Create the accelerometer dataset with complete records, adding a variable for the sequential day of data collection by merging the TEMP and OK datasets

Sample Code

data monitors;
  merge temp OK( in =inOK drop=n _TYPE_ _FREQ_);
  by SEQN;
  day=ceil(paxn/1440 );
  label day= 'Sequential Day' ;
  if inOK;
run ;

Append the DEMO datasets from the 2003-2004 and 2005-2006 cycles

Sample Code

data demo;
  set demo_c demo_d;
run;

proc sort data=demo;
  by seqn;
run;

Merge only the age variable from the demo file because it will be needed to assign certain age-specific criteria

The remainder of the demographic file is not included because of the intensive data manipulation steps to follow. Other demographic variables will be added later.

Sample Code

data monitors;
  merge demo ( in =d keep=seqn ridageyr) monitors ( in =m);
  by seqn;
  if m and d;
run ;

   

Info iconIMPORTANT NOTE

A 4-byte SAS numeric variable was used for the SEQN variable to save space in the final PAM data file.

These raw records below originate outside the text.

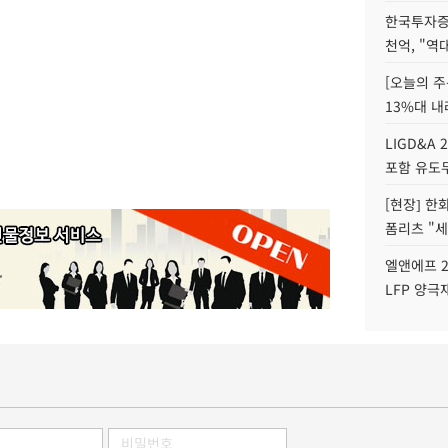
한국투자증
천억, "역
[오늘의 주
13%대 내
LIGD&A 
포함 유도무
[현장] 한
폼리츠 "세
엘앤에프 2
LFP 양극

The SEQN variable in the Demo file is an 8-byte variable. SAS may generate a warning when the BY variable has different byte lengths in the two files. If you merge with the 4-byte SEQN length dataset listed first in your merge statement, the resulting SEQN length in the merged dataset will be 4 bytes and you will get a warning message about the different lengths but the datasets will merge fine, as none of the values in the 8-byte SEQN field exceed the 4-byte maximum value (2,097,152). If you merge with the 8 byte SEQN length dataset first in your merge statement, the resulting SEQN length in the merged dataset will be 8 bytes and the datasets will again merge fine but without a warning message as the resulting SEQN is 8 bytes long and there is no potential for truncation.